IMG_20130514_144704About ten years ago, Dr. Peter Cha was approached by 2nd and 3rd generation Asian American pastors serving in northern Virginia and Maryland area. They were concerned at the number of their seminary peers who were no longer serving in ministry after two to five years. They were concerned as well for themselves, who teetered often on the line of leaving ministry too. These young pastors wanted Cha’s help in organizing a retreat for them to gather, with hopes to be mentored by older pastors and supported for longer ministry. Cha asked them to decide what theme or framework they particularly wanted to address in their time together. Anticipating topics such as “how to succeed in ministry?” or “how to be a vision-casting leader?” in Asian American contexts, Cha was surprised when the pastors called with their answer. Brokenness.

The young pastors asked for a pastoral and theological conversation on three types brokenness: brokenness in themselves, their congregations, and Asian American communities outside of their churches. They asked, how do we minister in these contexts with authenticity alongside meeting with God who is the source of our hope? Cha and some of his colleagues organized three modules as three to four day retreats, completed over 18 months.

The majority of the young pastors who gathered for the retreat grew up in predominantly white schools. They pursued theological education in seminaries where they continued to remain in the minority, surrounded by a sea of white faces and always remaining invisible in the kinds of questions, contexts, and theological inquiry which concerned their fellow peers. Yet, following seminary education, each pastor stepped into visible leadership of their churches, feeling incredibly inadequate to minister out of who they were, which was confused and broken.

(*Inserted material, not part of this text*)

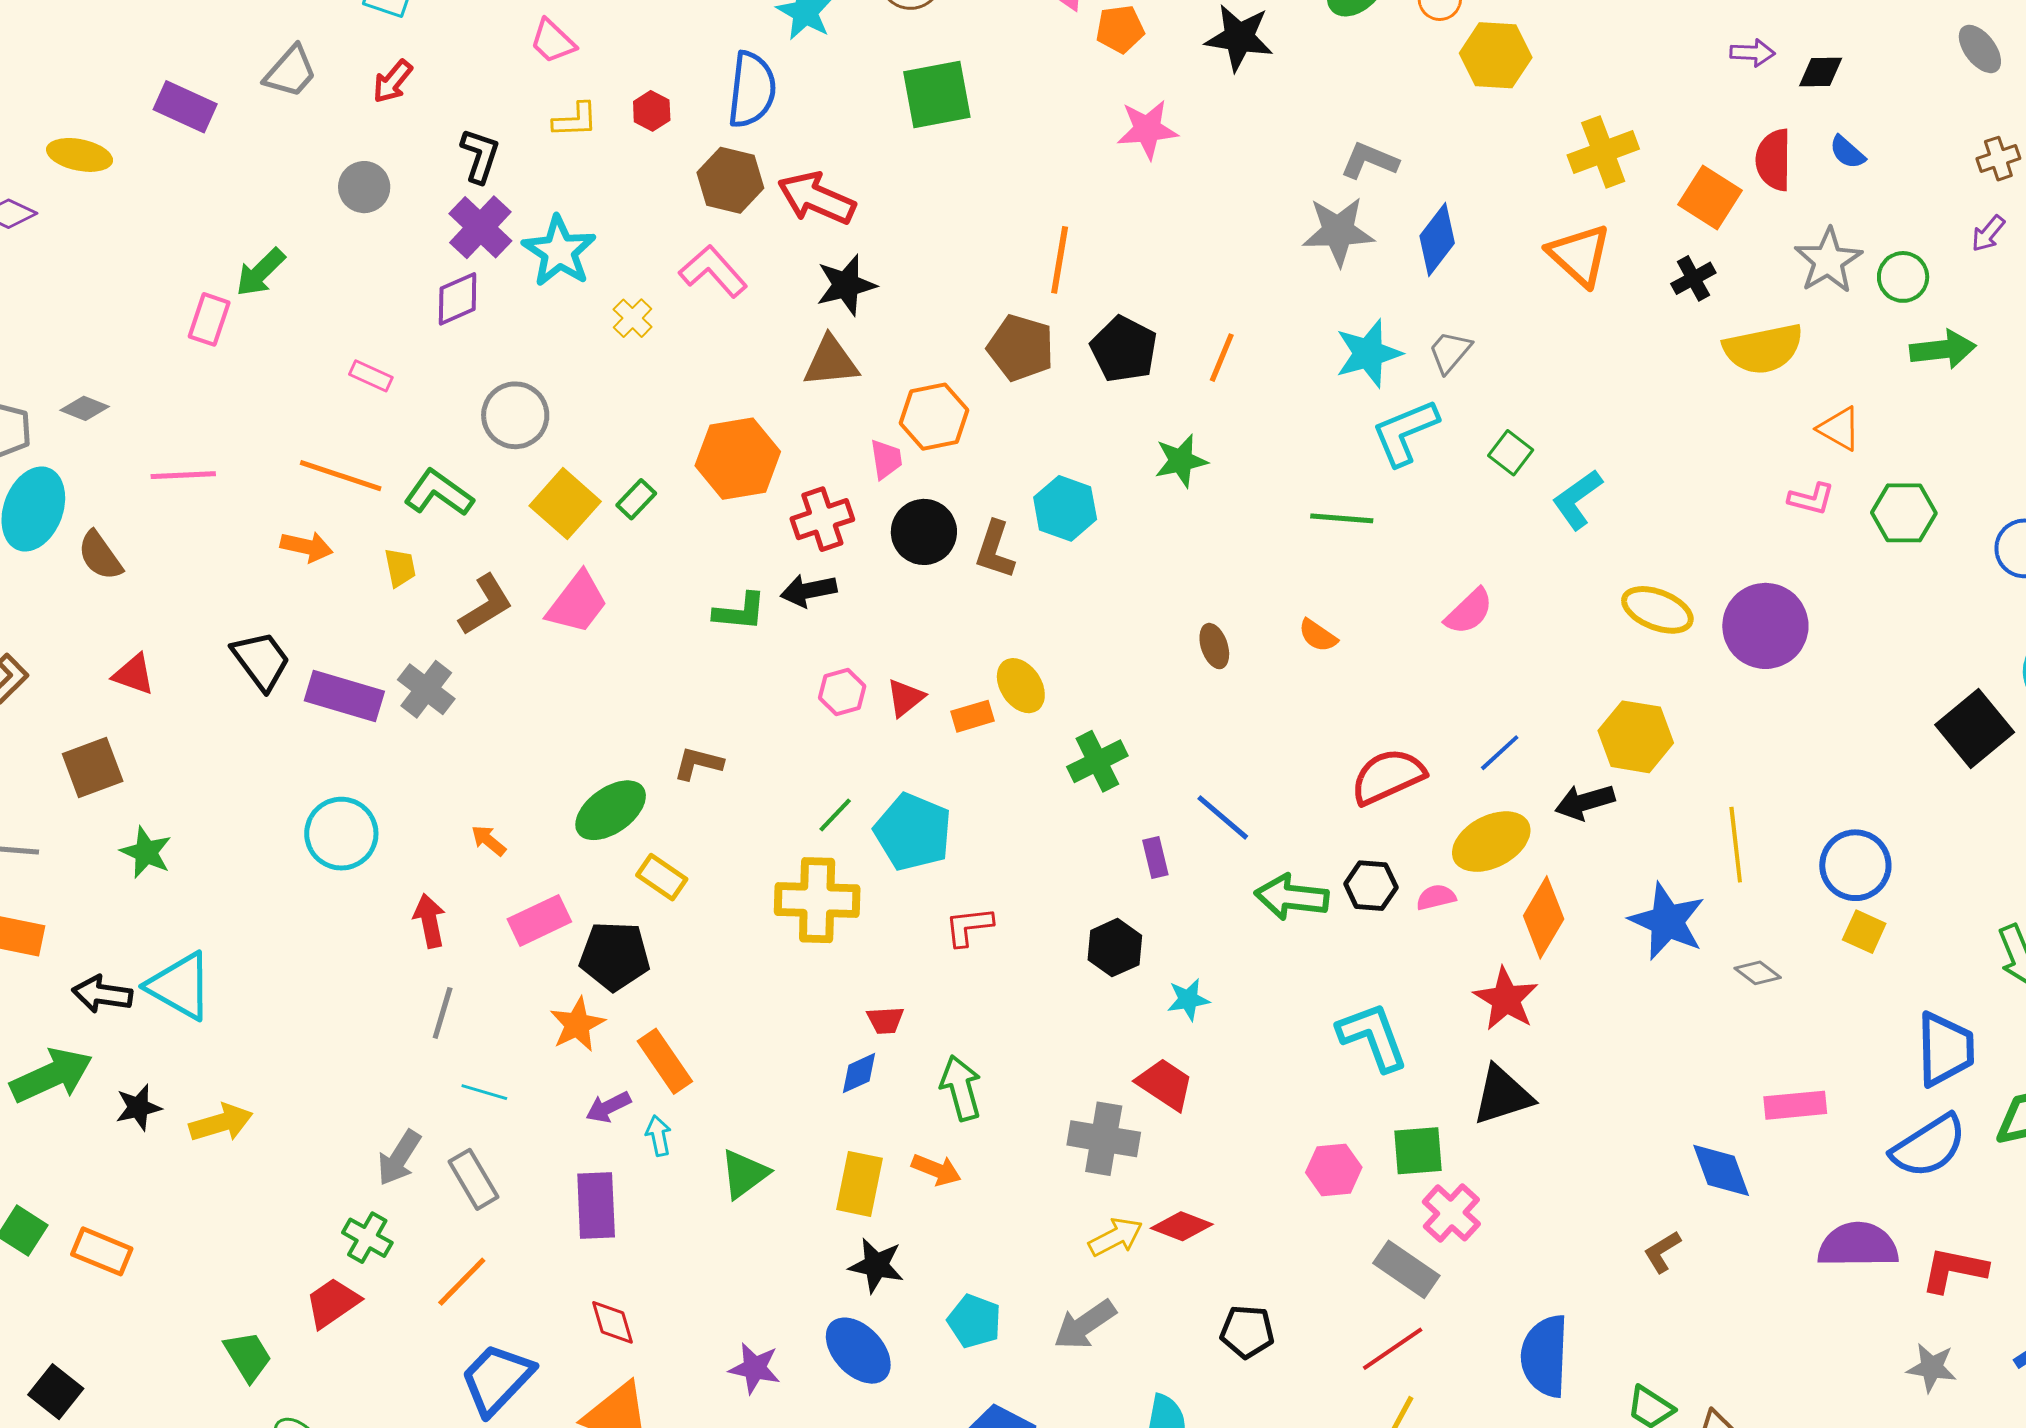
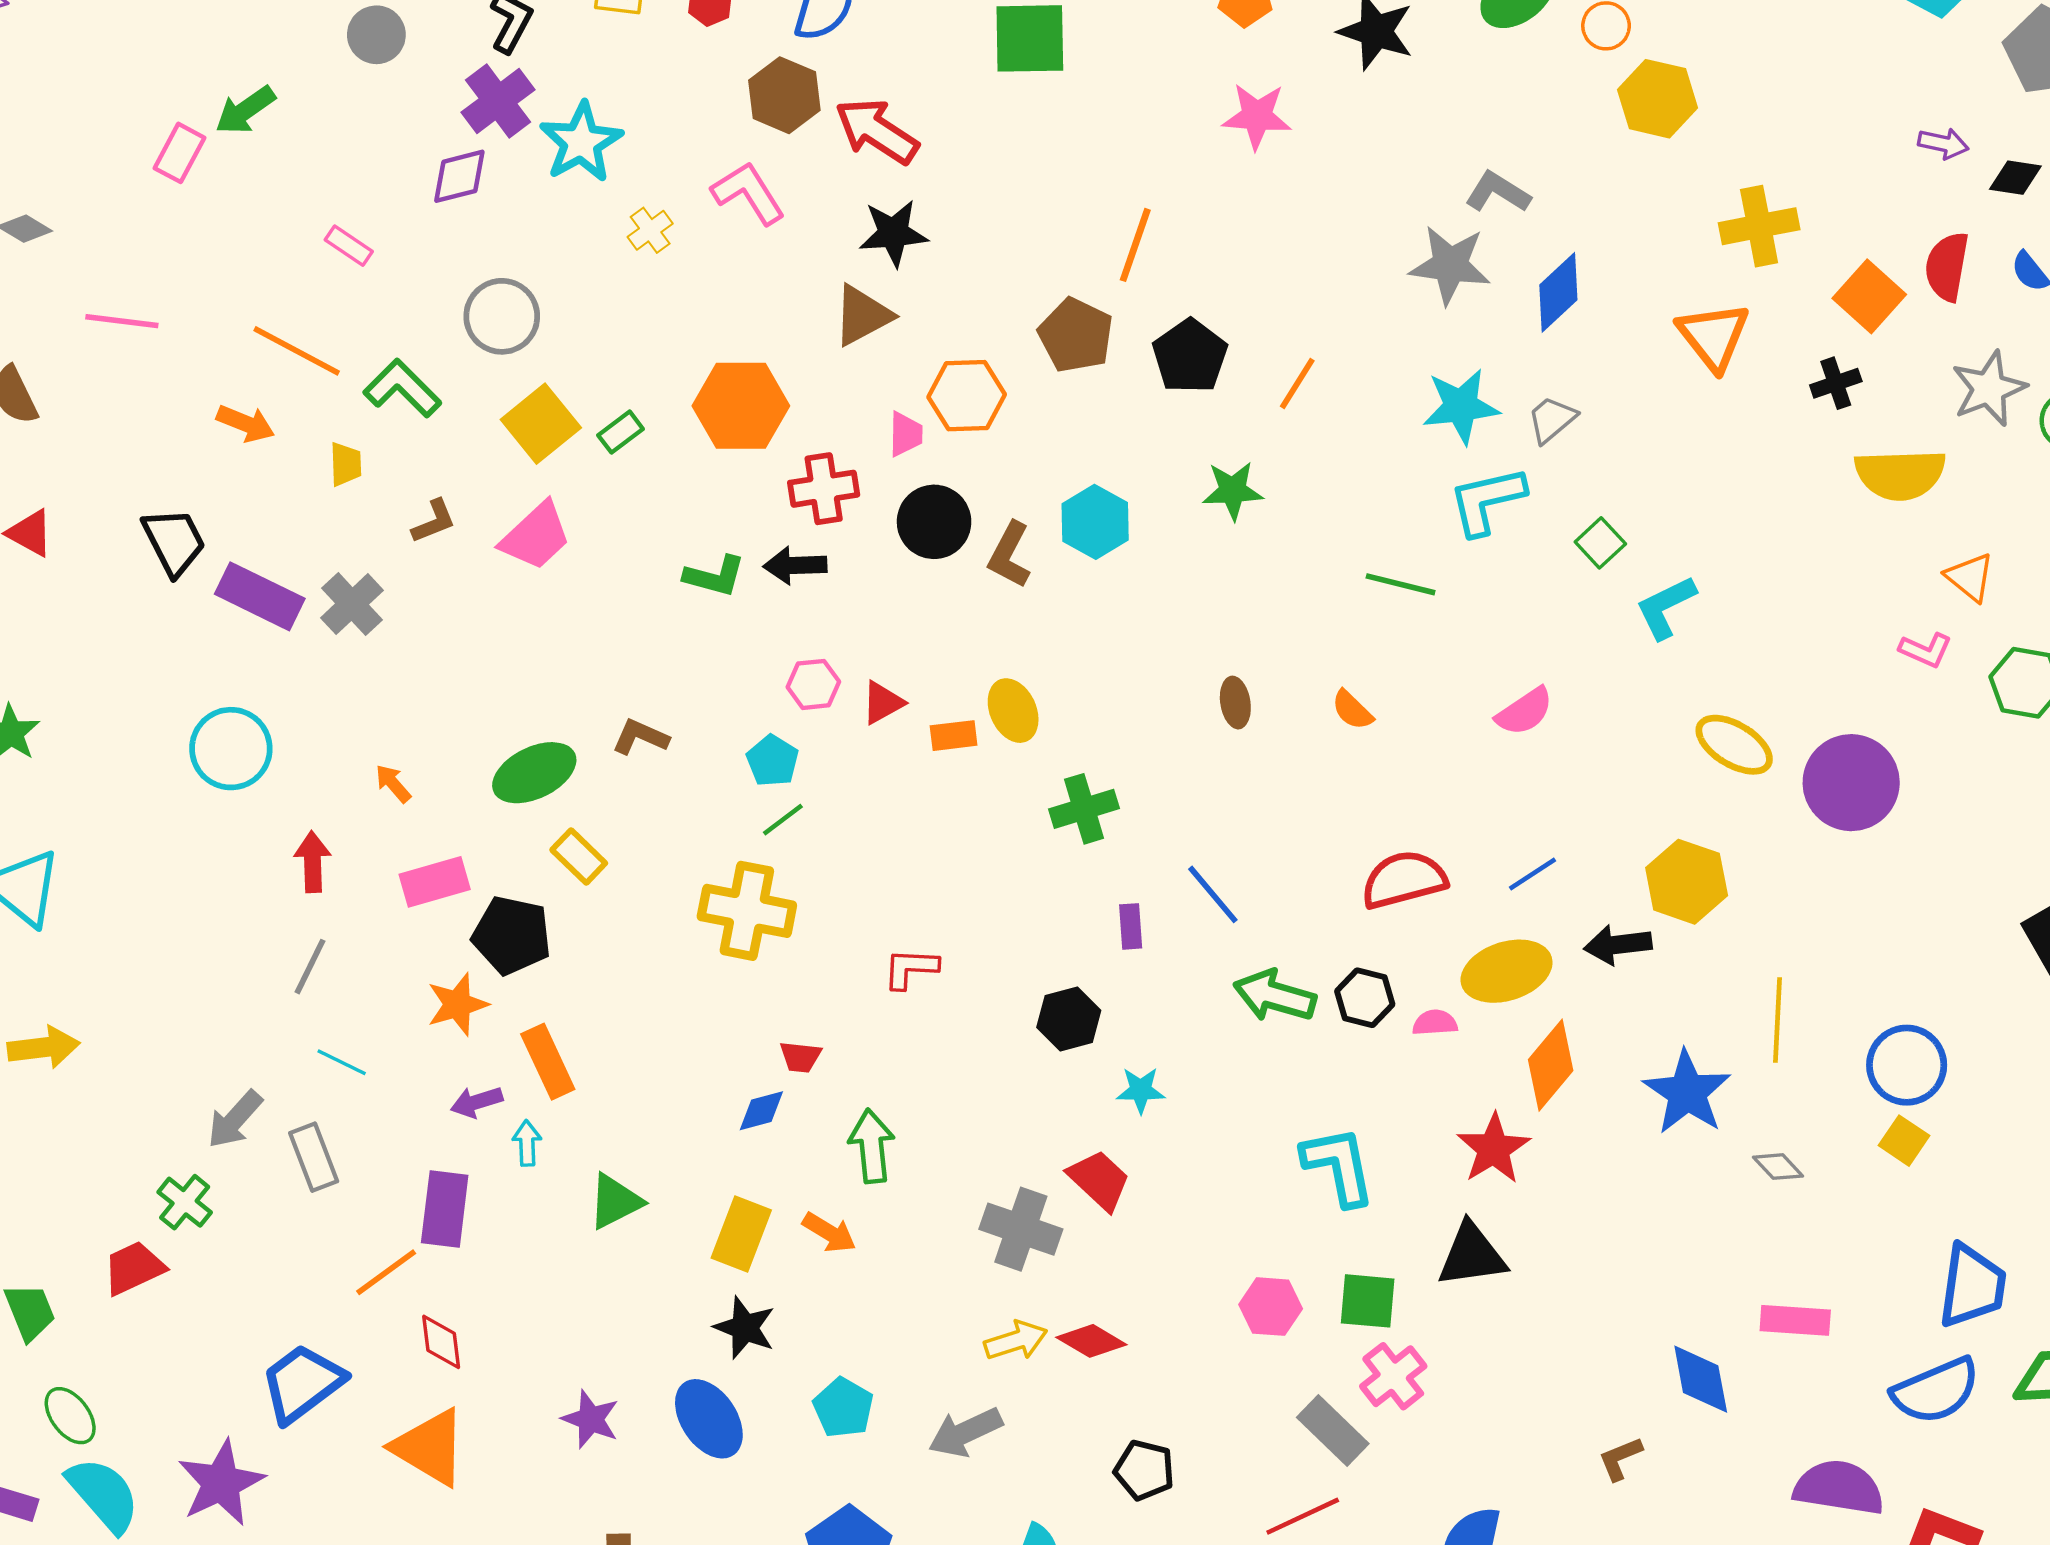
brown triangle: (831, 362) -> (862, 315), turned -32
brown L-shape: (486, 605) -> (434, 521), size x0.7
cyan pentagon: (913, 832) -> (772, 761), moved, size x0.6
orange line: (462, 1282) -> (386, 1272), moved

Additionally, Cha discovered that with each of the pastors, they had experienced some sort of conflict with their parents due to language and cultural barriers or power dynamics between the generations. During the first module, Cha invited a counselor to facilitate group counseling sessions that were interactive. Gathering the pastors, the counselor invited each when they were ready to get up from their seat in the circle. They were invited to stand behind their chair, assume their father’s voice, and introduce themselves to the group as their father. During the exercise, “a sense of ambivalence and unresolved conflicts flooded out,” Cha recounted. Their unresolved wounds from tensions and conflicts experienced specifically in Asian American families were preventing them from ministering to their broken congregations. Through engaging and healing their own brokenness, the pastors could look at the pains of their congregations and surrounding communities with new eyes of mercy and justice as “wounded healers.”

Cha suggested that Asian American pastors and churches need to regularly engage these concentric circles of reflections. How are we doing in our own family interactions around generational interactions? How does a church generate and facilitate that conversation for congregational and familial healing? How do Asian American pastors walk through healing for intergenerational wounds and invisibility in majority culture “so that as a witnessing we might be channels of God’s grace and reconciliation to the world beyond us?”

Cha highlighted that it was by acknowledging the wounds and their sources, and lamenting the pain, that pastoral transformation can occur. Hope in the midst of brokenness did and can appear through this process. As Asian American pastors embrace God’s healing in their lives, they become healthier leaders and more enabled to shape and lead healthy churches.